Top of MATERIAL SHOWN

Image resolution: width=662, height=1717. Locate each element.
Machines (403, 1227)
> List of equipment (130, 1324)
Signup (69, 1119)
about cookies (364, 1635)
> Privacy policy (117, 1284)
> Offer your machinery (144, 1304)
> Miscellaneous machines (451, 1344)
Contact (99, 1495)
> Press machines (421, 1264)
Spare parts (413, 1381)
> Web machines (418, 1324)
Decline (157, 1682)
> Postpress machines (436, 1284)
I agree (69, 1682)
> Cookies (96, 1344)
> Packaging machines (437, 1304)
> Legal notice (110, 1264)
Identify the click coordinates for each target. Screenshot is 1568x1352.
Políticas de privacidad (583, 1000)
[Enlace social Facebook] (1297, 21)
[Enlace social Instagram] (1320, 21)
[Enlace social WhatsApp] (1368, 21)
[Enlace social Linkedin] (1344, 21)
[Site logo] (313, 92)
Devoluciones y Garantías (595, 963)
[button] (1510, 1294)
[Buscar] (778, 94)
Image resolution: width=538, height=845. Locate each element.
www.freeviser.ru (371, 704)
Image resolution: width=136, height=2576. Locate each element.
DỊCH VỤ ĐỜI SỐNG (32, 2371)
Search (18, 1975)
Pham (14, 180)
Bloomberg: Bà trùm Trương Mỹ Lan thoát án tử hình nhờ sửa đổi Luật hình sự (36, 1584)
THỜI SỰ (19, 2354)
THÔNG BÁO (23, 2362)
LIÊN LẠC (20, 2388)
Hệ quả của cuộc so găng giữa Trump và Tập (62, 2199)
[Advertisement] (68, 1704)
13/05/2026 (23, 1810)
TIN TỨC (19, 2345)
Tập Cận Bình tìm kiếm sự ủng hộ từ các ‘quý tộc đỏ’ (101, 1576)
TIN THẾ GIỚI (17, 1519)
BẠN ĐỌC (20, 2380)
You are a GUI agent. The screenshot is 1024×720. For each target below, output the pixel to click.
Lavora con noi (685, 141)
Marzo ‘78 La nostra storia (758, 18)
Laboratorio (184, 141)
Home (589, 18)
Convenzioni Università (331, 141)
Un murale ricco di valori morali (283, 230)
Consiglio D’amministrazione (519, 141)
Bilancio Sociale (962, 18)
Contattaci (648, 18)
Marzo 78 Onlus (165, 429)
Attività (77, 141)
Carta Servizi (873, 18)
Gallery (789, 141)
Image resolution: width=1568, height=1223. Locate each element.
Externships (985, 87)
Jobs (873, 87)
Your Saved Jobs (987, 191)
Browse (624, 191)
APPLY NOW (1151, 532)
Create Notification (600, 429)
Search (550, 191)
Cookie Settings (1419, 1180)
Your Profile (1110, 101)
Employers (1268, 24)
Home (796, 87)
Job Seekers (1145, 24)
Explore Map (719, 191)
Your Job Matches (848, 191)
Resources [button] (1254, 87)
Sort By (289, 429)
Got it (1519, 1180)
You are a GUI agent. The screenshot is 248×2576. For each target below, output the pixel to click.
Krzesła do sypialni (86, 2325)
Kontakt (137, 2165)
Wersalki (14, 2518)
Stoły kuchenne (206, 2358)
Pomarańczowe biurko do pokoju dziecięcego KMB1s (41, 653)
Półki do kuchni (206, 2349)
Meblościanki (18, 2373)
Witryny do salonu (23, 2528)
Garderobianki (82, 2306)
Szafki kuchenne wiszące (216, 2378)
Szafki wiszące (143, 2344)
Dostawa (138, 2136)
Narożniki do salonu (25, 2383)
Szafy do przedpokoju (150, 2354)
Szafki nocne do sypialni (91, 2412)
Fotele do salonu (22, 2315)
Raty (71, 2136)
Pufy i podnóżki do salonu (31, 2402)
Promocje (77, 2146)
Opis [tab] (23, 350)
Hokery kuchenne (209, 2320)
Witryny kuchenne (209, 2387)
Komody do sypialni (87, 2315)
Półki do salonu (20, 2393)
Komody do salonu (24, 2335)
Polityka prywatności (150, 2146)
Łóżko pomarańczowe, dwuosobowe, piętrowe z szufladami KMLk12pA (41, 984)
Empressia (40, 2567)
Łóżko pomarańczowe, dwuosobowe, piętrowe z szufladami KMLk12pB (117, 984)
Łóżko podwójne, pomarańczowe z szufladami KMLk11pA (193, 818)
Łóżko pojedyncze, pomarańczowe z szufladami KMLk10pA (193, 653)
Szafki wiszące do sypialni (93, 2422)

Bottom of MATERIAL SHOWN

_THE TASK_
Copy out each line from the preceding entries that mentions the word "wiszące".

_TASK ANSWER_
Szafki kuchenne wiszące (216, 2378)
Szafki wiszące (143, 2344)
Szafki wiszące do sypialni (93, 2422)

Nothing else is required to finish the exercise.